龍は吟じて虎は咆え
参ノ四.新たなる出会い


(来てしまった……)
 玉髄は、蟠大湖ハンタイコに連れてこられていた。

 蟠大湖は、峰国東部にある、この国でいちばん大きな湖だ。
 峰国東方をめぐった川が幾筋も注ぎ、「龍たちがわだかまる湖」とも言われる。その湖は、上空から見ると、満月の前に三日月が重なったかのように見える。つまり、湖の半分あたりの場所で、周囲の山が両側からせりだし、湾になっているのだ。
 そしてその湾になっている部分は、王国軍によって管理されていた。騎龍たちを鍛える場として、だ。穏やかな水面に漁師の姿はなく、兵装の者があちらこちらを動き回っていた。

 玉髄ギョクズイは待機しておくよう言われたので、やることもない。人気ひとけのない物陰に座り込んで、湖を眺めていた。
 湖から吹く清涼な風。浅瀬に生える葦が、茎を波のように揺らし、葉を波の泡沫に見立てる。あおい。空も水も葦も、青と緑を重ねあって、碧い。
 だが、その碧い匂いを胸におさめても、玉髄の憂鬱と不安は消えなかった。
「はぁ……」
 玉髄は、数日ぶりのため息をついた。
 彼にとって、先のいくさのごとき気づまりな旅をしたからだ。
 あわただしく王都を出て、しかも自分を快く思っていない剛鋭ゴウエイと道中をともにした。彼らを護衛したのも、剛鋭の手の者ばかり。息をするのも、思わずはばかりそうになったのだ。
 そして、視界いっぱいに開けた水の光景も、これから彼を鍛えるための場所だ。どれだけしごかれるのか、想像するだけで憂鬱だった。

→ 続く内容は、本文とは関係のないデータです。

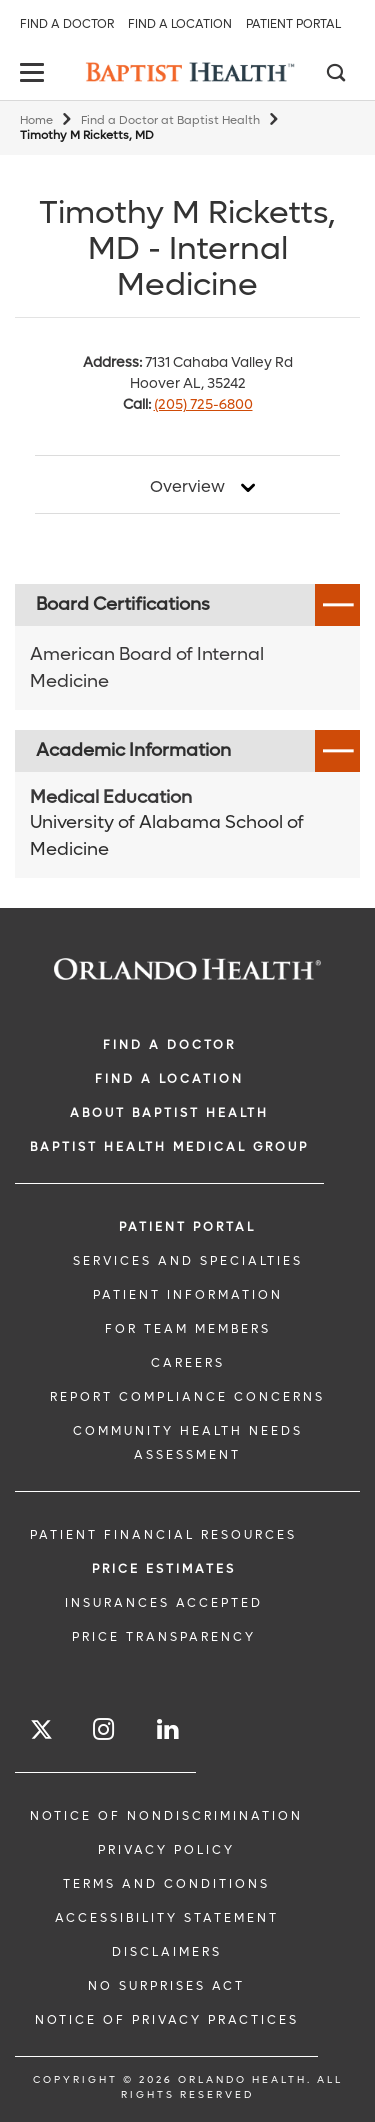  I want to click on PATIENT PORTAL, so click(187, 1227).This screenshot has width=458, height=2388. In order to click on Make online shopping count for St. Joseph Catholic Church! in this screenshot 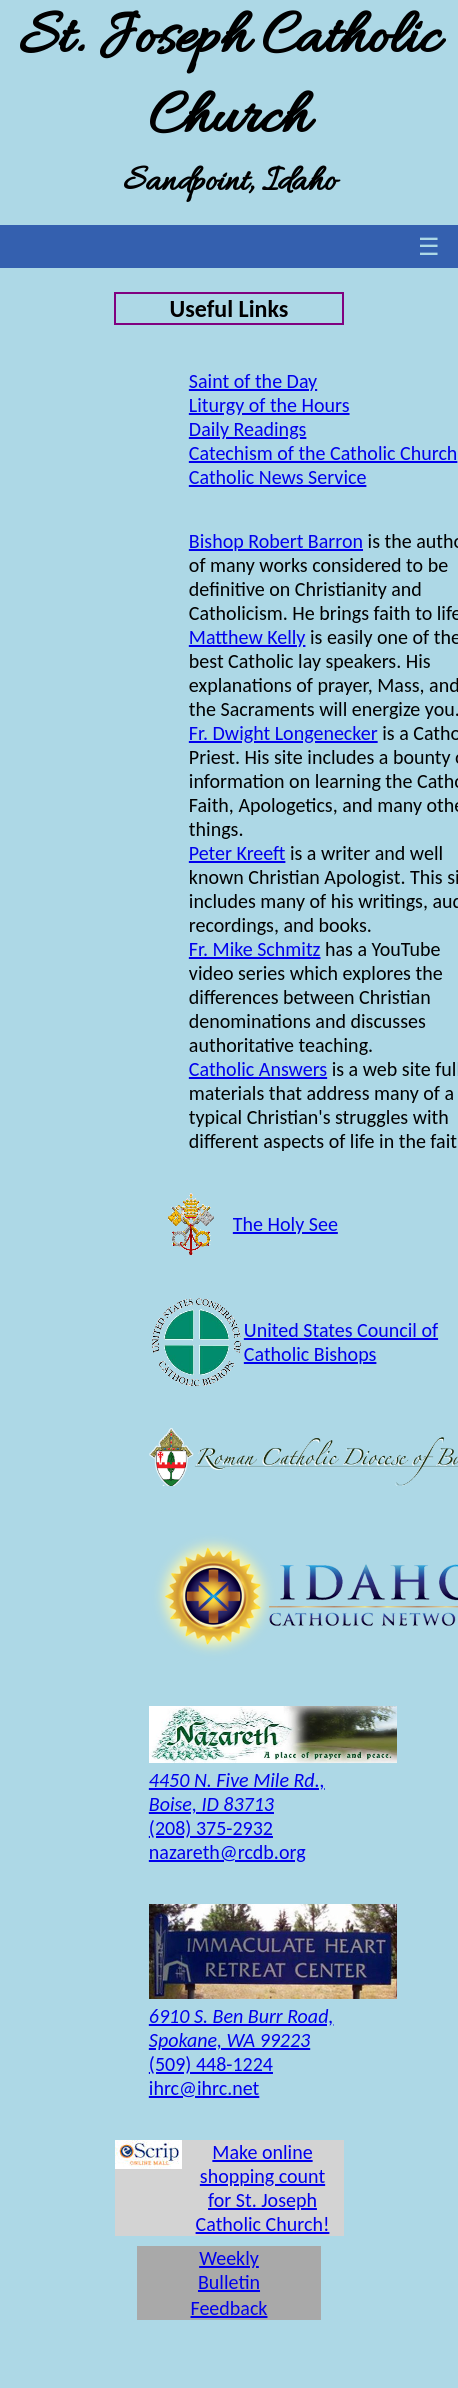, I will do `click(263, 2188)`.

「あ! ねぇ、もしかして、あなたが虹玉髄コウギョクズイ殿?」
「そうだけど……君たちは?」
 名前を呼ばれて、玉髄は振り返った。憂鬱が途切れた。
 見れば、二人の若い兵士が立っていた。歳の頃は、玉髄と同じくらい。片方は黒髪の少女、もう片方は赤毛の少年だった。
「あたし、甘喜玲カンキレイ風加羅フウカラ将軍のとこの、騎龍見習いよ」
「俺は炎亮季エンリョウキテン将軍のもとで、騎龍見習いとして修行してる」
 二人の眼には、きらきらとした輝きがある。すでに気が重くなっている玉髄とは正反対だ。
「よろしく……」
「なんだよ、元気ないじゃないか!」
 いきなり背中を叩かれた。思わず玉髄は咳き込む。
「き……君は元気そうだね」
「あったり前だろ! 騎龍になって、初めての正式な調練だからな。ここで力を見せれば、上への道も開けるってモンだぜ!」
 亮季リョウキと名乗った少年は、輝くばかりの笑顔だ。まぶしい、と玉髄は思った。希望にあふれた彼らは、上に登ることを夢見て――そして、つかもうとしている。自分にはない感情だった。
「ね、ね、宮中ってどんな感じなの? あとで聞かせてね〜」
 喜玲キレイが、年相応の興味を持って、玉髄にねだった。その顔にも希望があふれている。
「見習いども、こっちへ来い! 始めるぞ!」
 剛鋭の怒鳴り声が聞こえる。
 玉髄は思わずすくみそうになったが、もう二人の若者は、水の輝きを瞳に宿した。
「はいっ!」
「よし、行こうか」
「ああ……」
 深呼吸のふりをしたため息を吐いて、玉髄は立ち上がった。